EMC announced last week they had acquired Greenplum, makers of an MPP analytic database, for an undisclosed sum. According to Dave Kellogg’s blog the valuation of Greenplum could have been as much as $300 to $400 million, and for a young startup, it is a fabulous exit and was for sure the right answer for them.
But is performance and capacity really the most pressing customer issue in data warehousing?
When you think about data growth, the desire for more analytics (which can require lots of data to sift through) and the necessary performance to serve user requirements, then it’s clear this solution’s benefit for the data warehousing market is fast performance and increased capacity. EMC is apparently planning on creating appliances as well. Yet customers already have many options to choose from to deal with performance and capacity, including Kalido partners Teradata and Netezza who play here and offer appliances.
The biggest problem we see in data warehousing isn’t just performance and capacity; it’s getting data warehouses up and running fast and then handling the inevitable change due to new requirements, new data sources and changes in the business.

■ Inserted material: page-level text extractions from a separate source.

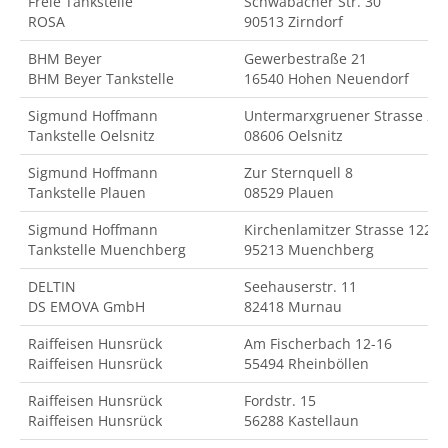
Freie Tankstelle
Schwabacher Str. 30
ROSA
90513 Zirndorf
BHM Beyer
Gewerbestraße 21
BHM Beyer Tankstelle
16540 Hohen Neuendorf
Sigmund Hoffmann
Untermarxgruener Strasse 2
Tankstelle Oelsnitz
08606 Oelsnitz
Sigmund Hoffmann
Zur Sternquell 8
Tankstelle Plauen
08529 Plauen
Sigmund Hoffmann
Kirchenlamitzer Strasse 122
Tankstelle Muenchberg
95213 Muenchberg
DELTIN
Seehauserstr. 11
DS EMOVA GmbH
82418 Murnau
Raiffeisen Hunsrück
Am Fischerbach 12-16
Raiffeisen Hunsrück
55494 Rheinböllen
Raiffeisen Hunsrück
Fordstr. 15
Raiffeisen Hunsrück
56288 Kastellaun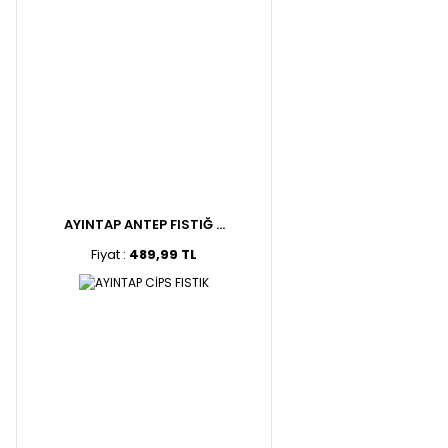
AYINTAP ANTEP FISTIĞ ...
Fiyat :
489,99 TL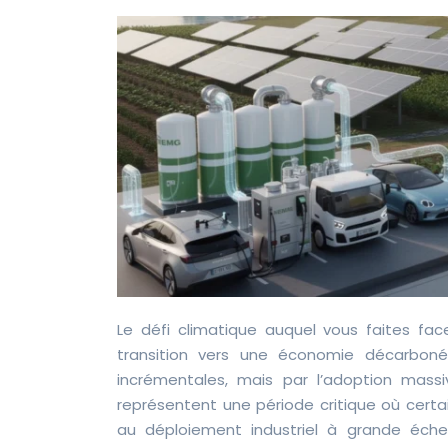
Le défi climatique auquel vous faites fac
transition vers une économie décarbon
incrémentales, mais par l’adoption massi
représentent une période critique où cer
au déploiement industriel à grande échel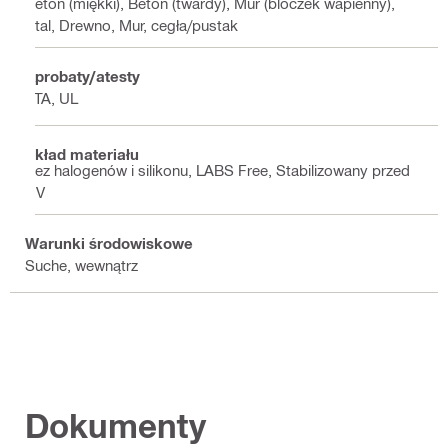
Beton (miękki), Beton (twardy), Mur (bloczek wapienny),
Stal, Drewno, Mur, cegła/pustak
Aprobaty/atesty
ETA, UL
Skład materiału
Bez halogenów i silikonu, LABS Free, Stabilizowany przed
UV
Warunki środowiskowe
Suche, wewnątrz
Dokumenty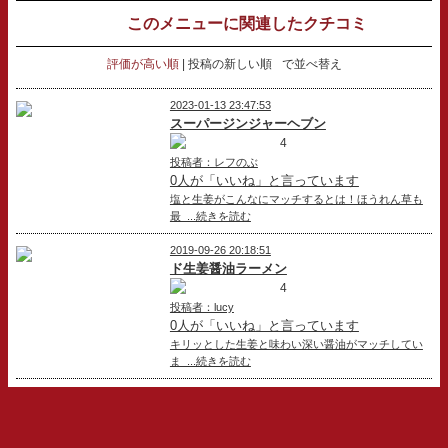
このメニューに関連したクチコミ
評価が高い順
投稿の新しい順
で並べ替え
2023-01-13 23:47:53
スーパージンジャーヘブン
4
投稿者：レフのぶ
0人が「いいね」と言っています
塩と生姜がこんなにマッチするとは！ほうれん草も
最 ...続きを読む
2019-09-26 20:18:51
ド生姜醤油ラーメン
4
投稿者：lucy
0人が「いいね」と言っています
キリッとした生姜と味わい深い醤油がマッチしてい
ま ...続きを読む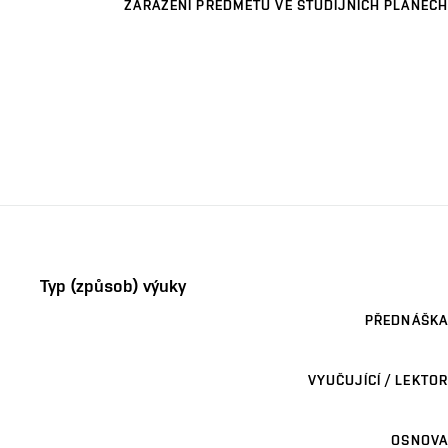
ZAŘAZENÍ PŘEDMĚTU VE STUDIJNÍCH PLÁNECH
Typ (způsob) výuky
PŘEDNÁŠKA
VYUČUJÍCÍ / LEKTOR
OSNOVA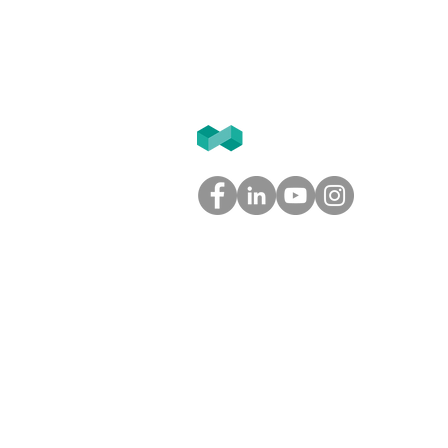
T2F
GROUPE
Tél. 05.61.54.39.60 (Toulouse)
Tél. 01.45.97.43.67 (Paris)
info@groupe-t2f.fr
Nos adresses >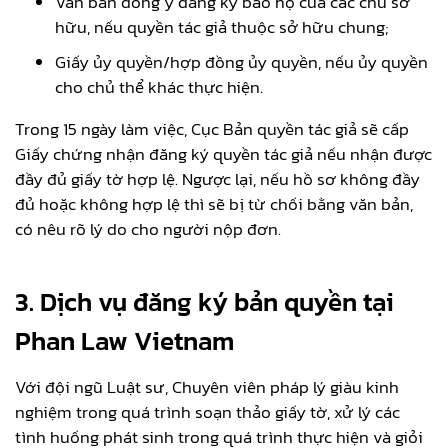
Văn bản đồng ý đăng ký bảo hộ của các chủ sở
hữu, nếu quyền tác giả thuộc sở hữu chung;
Giấy ủy quyền/hợp đồng ủy quyền, nếu ủy quyền
cho chủ thể khác thực hiện.
Trong 15 ngày làm việc, Cục Bản quyền tác giả sẽ cấp
Giấy chứng nhận đăng ký quyền tác giả nếu nhận được
đầy đủ giấy tờ hợp lệ. Ngược lại, nếu hồ sơ không đầy
đủ hoặc không hợp lệ thì sẽ bị từ chối bằng văn bản,
có nêu rõ lý do cho người nộp đơn.
3. Dịch vụ đăng ký bản quyền tại
Phan Law Vietnam
Với đội ngũ Luật sư, Chuyên viên pháp lý giàu kinh
nghiệm trong quá trình soạn thảo giấy tờ, xử lý các
tình huống phát sinh trong quá trình thực hiện và giỏi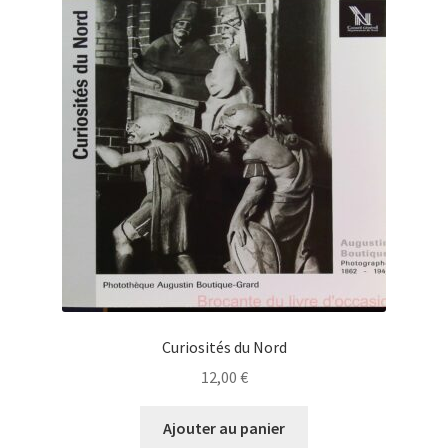
Curiosités du Nord
12,00
€
Ajouter au panier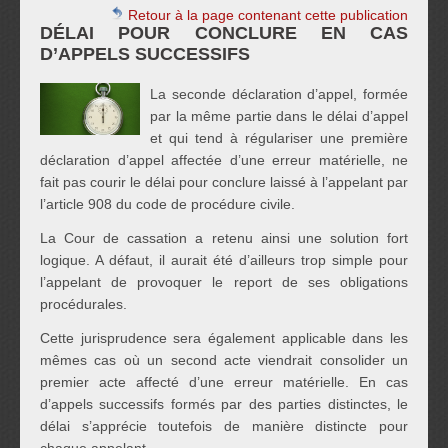
Retour à la page contenant cette publication
DÉLAI POUR CONCLURE EN CAS
D’APPELS SUCCESSIFS
La seconde déclaration d’appel, formée
par la même partie dans le délai d’appel
et qui tend à régulariser une première
déclaration d’appel affectée d’une erreur matérielle, ne
fait pas courir le délai pour conclure laissé à l’appelant par
l’article 908 du code de procédure civile.
La Cour de cassation a retenu ainsi une solution fort
logique. A défaut, il aurait été d’ailleurs trop simple pour
l’appelant de provoquer le report de ses obligations
procédurales.
Cette jurisprudence sera également applicable dans les
mêmes cas où un second acte viendrait consolider un
premier acte affecté d’une erreur matérielle. En cas
d’appels successifs formés par des parties distinctes, le
délai s’apprécie toutefois de manière distincte pour
chaque appelant.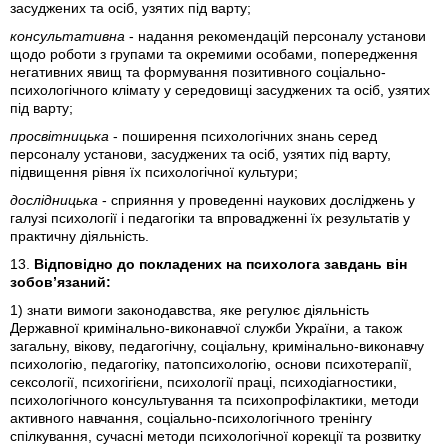
засуджених та осіб, узятих під варту;
консультативна
- надання рекомендацій персоналу установи
щодо роботи з групами та окремими особами, попередження
негативних явищ та формування позитивного соціально-
психологічного клімату у середовищі засуджених та осіб, узятих
під варту;
просвітницька
- поширення психологічних знань серед
персоналу установи, засуджених та осіб, узятих під варту,
підвищення рівня їх психологічної культури;
дослідницька
- сприяння у проведенні наукових досліджень у
галузі психології і педагогіки та впровадженні їх результатів у
практичну діяльність.
13.
Відповідно до покладених на психолога завдань він
зобов’язаний:
1) знати вимоги законодавства, яке регулює діяльність
Державної кримінально-виконавчої служби України, а також
загальну, вікову, педагогічну, соціальну, кримінально-виконавчу
психологію, педагогіку, патопсихологію, основи психотерапії,
сексології, психогігієни, психології праці, психодіагностики,
психологічного консультування та психопрофілактики, методи
активного навчання, соціально-психологічного тренінгу
спілкування, сучасні методи психологічної корекції та розвитку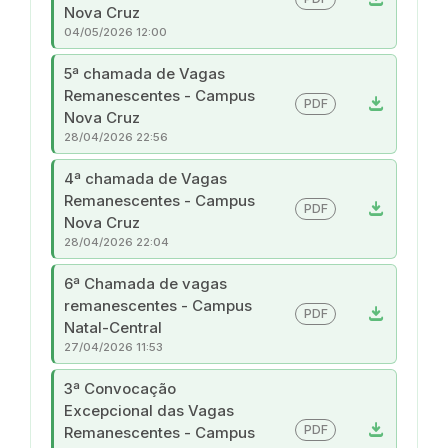
Nova Cruz
04/05/2026 12:00
5ª chamada de Vagas
Remanescentes - Campus
download
PDF
Nova Cruz
28/04/2026 22:56
4ª chamada de Vagas
Remanescentes - Campus
download
PDF
Nova Cruz
28/04/2026 22:04
6ª Chamada de vagas
remanescentes - Campus
download
PDF
Natal-Central
27/04/2026 11:53
3ª Convocação
Excepcional das Vagas
download
PDF
Remanescentes - Campus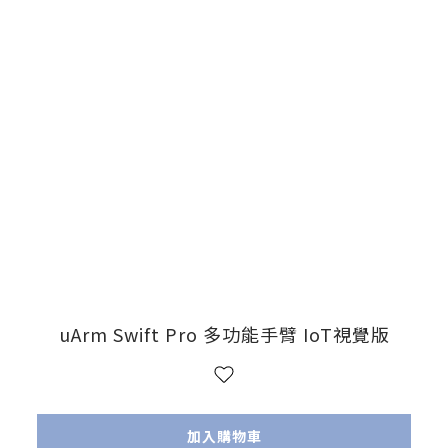
uArm Swift Pro 多功能手臂 IoT視覺版
加入購物車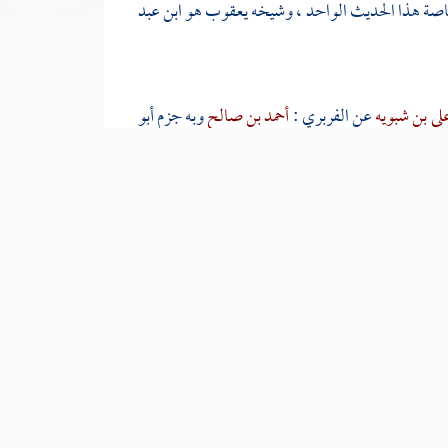
 خاصة هذا الحديث الواحد ، وشيخه
يعقوب هو ابن عبد
علي بن شبويه
عن
الفربري
:
أحمد بن صالح
وبه جزم
أبو
على رواية
ابن عبد الغفار
فساقها في البيوع قبيل السلم
ة .
كانت عروسا ) اسم الحصن القموص كما تقدم قريبا ،
أخرجه
البيهقي
بإسناد رجاله ثقات من حديث
ابن عمر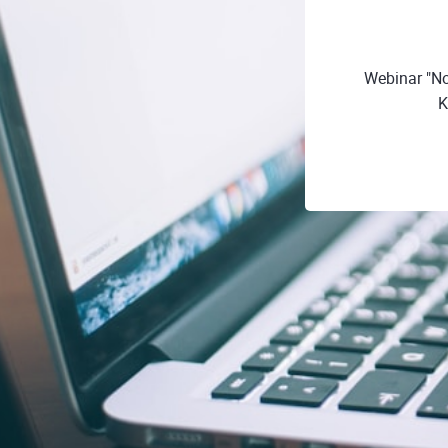
Webinar "No
K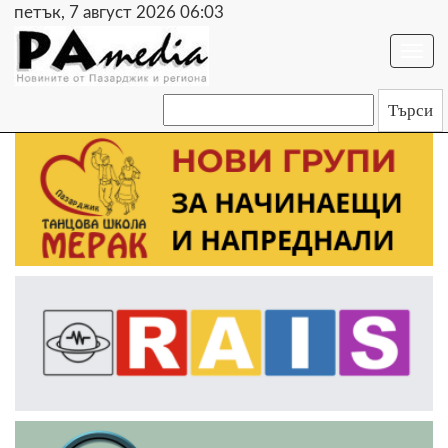
петък, 7 август 2026 06:03
Togg
navi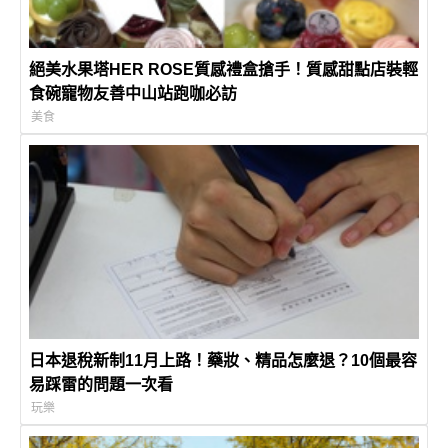
絕美水果塔HER ROSE質感禮盒搶手！質感甜點店裝輕
食碗寵物友善中山站跑咖必訪
美食
日本退稅新制11月上路！藥妝、精品怎麼退？10個最容
易踩雷的問題一次看
玩樂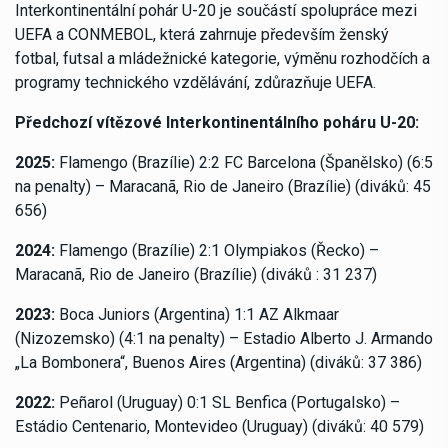
Interkontinentální pohár U-20 je součástí spolupráce mezi
UEFA a CONMEBOL, která zahrnuje především ženský
fotbal, futsal a mládežnické kategorie, výměnu rozhodčích a
programy technického vzdělávání, zdůrazňuje UEFA.
Předchozí vítězové Interkontinentálního poháru U-20:
2025:
Flamengo (Brazílie) 2:2 FC Barcelona (Španělsko) (6:5
na penalty) – Maracanã, Rio de Janeiro (Brazílie) (diváků: 45
656)
2024:
Flamengo (Brazílie) 2:1 Olympiakos (Řecko) –
Maracanã, Rio de Janeiro (Brazílie) (diváků : 31 237)
2023:
Boca Juniors (Argentina) 1:1 AZ Alkmaar
(Nizozemsko) (4:1 na penalty) – Estadio Alberto J. Armando
„La Bombonera“, Buenos Aires (Argentina) (diváků: 37 386)
2022:
Peñarol (Uruguay) 0:1 SL Benfica (Portugalsko) –
Estádio Centenario, Montevideo (Uruguay) (diváků: 40 579)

The EMC/Greenplum combination doesn’t help customers deal with this. Their customers will still build their warehouse the old fashioned way – lots of hand-coded ETL that piles up as more data from more sources is added, and the business users continually demand more and different views. How will customers deal with thousands of ETL jobs? How long will it take to make the data warehouse current when a company makes an acquisition, sells a division, reorganizes a sales force, introduces new products and retires old ones, opens and closes stores, and moves off internally-managed OLTP systems to cloud-based SaaS data and application providers? Who has the time and resources to untangle that hairball?
And that’s not even mentioning the master data challenges.
In the end, your data warehouse is valuable as long as it is able to keep delivering business value to your organization. Because business isn’t static, the data warehouse can’t be static either. While it is great that EMC/Greenplum will provide another solution to choose from that addresses the scale and performance issues in data warehousing, more attention needs to be paid to how fast those data warehouses can be built and how they are going to remain relevant as they age.
What do you think? Is another speed and scale answer what data warehousing needs now, or is handling change and keeping the warehouse agile the right question to address?